### Task instructions:
Your answer must be the line holding "Ștefan Mihăileanu –" followed by every later line through the end of the entries, exactly as written.
*** Provided data ***
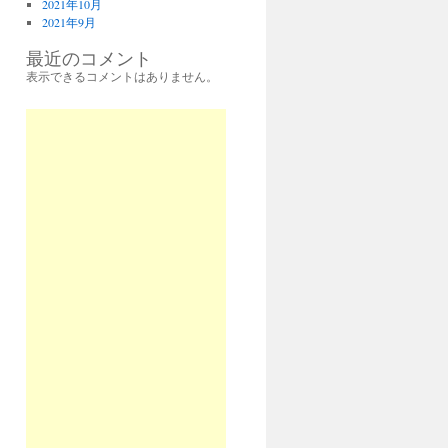
2021年10月
2021年9月
最近のコメント
表示できるコメントはありません。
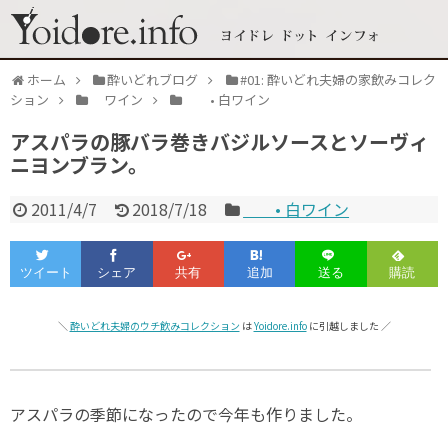
ホーム
酔いどれブログ
#01: 酔いどれ夫婦の家飲みコレク
ション
ワイン
• 白ワイン
アスパラの豚バラ巻きバジルソースとソーヴィ
ニヨンブラン。
2011/4/7
2018/7/18
• 白ワイン
＼
酔いどれ夫婦のウチ飲みコレクション
は
Yoidore.info
に引越しました ／
アスパラの季節になったので今年も作りました。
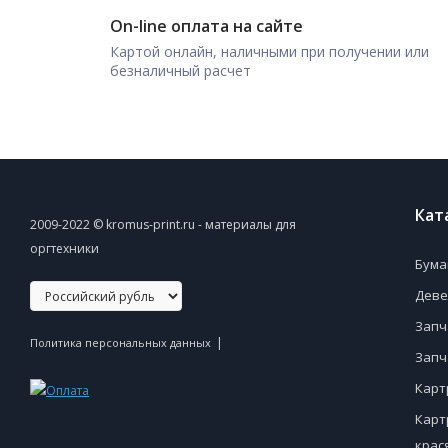
On-line оплата на сайте
Картой онлайн, наличными при получении или
безналичный расчет
Кат
2009-2022 © kromus-print.ru - материалы для
оргтехники
Бума
Деве
Запч
|
Политика персональных данных
Запч
Карт
Карт
крас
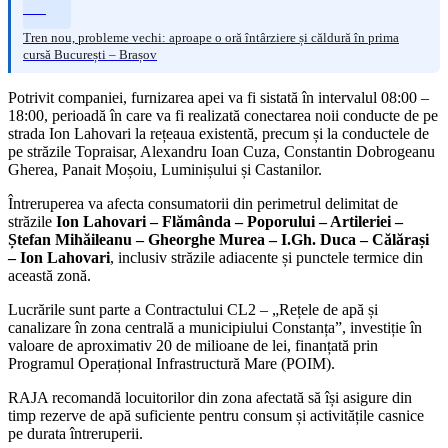
Tren nou, probleme vechi: aproape o oră întârziere și căldură în prima
cursă București – Brașov
Potrivit companiei, furnizarea apei va fi sistată în intervalul 08:00 –
18:00, perioadă în care va fi realizată conectarea noii conducte de pe
strada Ion Lahovari la rețeaua existentă, precum și la conductele de
pe străzile Topraisar, Alexandru Ioan Cuza, Constantin Dobrogeanu
Gherea, Panait Moșoiu, Luminișului și Castanilor.
Întreruperea va afecta consumatorii din perimetrul delimitat de
străzile
Ion Lahovari – Flămânda – Poporului – Artileriei –
Ștefan Mihăileanu – Gheorghe Murea – I.Gh. Duca – Călărași
– Ion Lahovari
, inclusiv străzile adiacente și punctele termice din
această zonă.
Lucrările sunt parte a Contractului CL2 – „Rețele de apă și
canalizare în zona centrală a municipiului Constanța”, investiție în
valoare de aproximativ 20 de milioane de lei, finanțată prin
Programul Operațional Infrastructură Mare (POIM).
RAJA recomandă locuitorilor din zona afectată să își asigure din
timp rezerve de apă suficiente pentru consum și activitățile casnice
pe durata întreruperii.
*** End of Provided data ***
### Exercise response:
Ștefan Mihăileanu – Gheorghe Murea – I.Gh. Duca – Călărași
– Ion Lahovari
, inclusiv străzile adiacente și punctele termice din
această zonă.
Lucrările sunt parte a Contractului CL2 – „Rețele de apă și
canalizare în zona centrală a municipiului Constanța”, investiție în
valoare de aproximativ 20 de milioane de lei, finanțată prin
Programul Operațional Infrastructură Mare (POIM).
RAJA recomandă locuitorilor din zona afectată să își asigure din
timp rezerve de apă suficiente pentru consum și activitățile casnice
pe durata întreruperii.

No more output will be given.